Instructions for the task
In your copy, repeat each record exactly and include no pictures.

[Data records]
━━━━━━━━━━━━━━━━━━━━
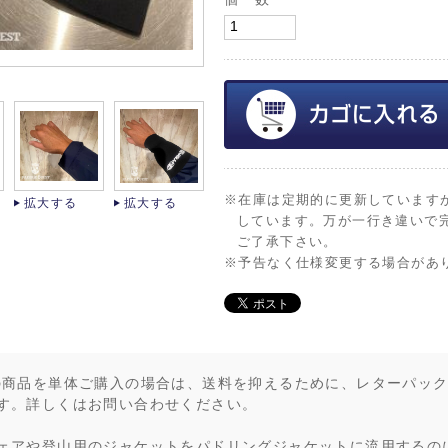
※在庫は定期的に更新しています
拡大する
拡大する
しています。万が一行き違いで
ご了承下さい。
※予告なく仕様変更する場合があ
の商品を単体ご購入の場合は、送料を抑えるために、レターパッ
す。詳しくはお問い合わせください。
ェアや登山用のジャケットをパドリングジャケットに流用するの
━━━━━━━━━━━━━━━━━━━━
Response below
※在庫は定期的に更新しています
拡大する
拡大する
しています。万が一行き違いで
ご了承下さい。
※予告なく仕様変更する場合があ
の商品を単体ご購入の場合は、送料を抑えるために、レターパッ
す。詳しくはお問い合わせください。
ェアや登山用のジャケットをパドリングジャケットに流用するの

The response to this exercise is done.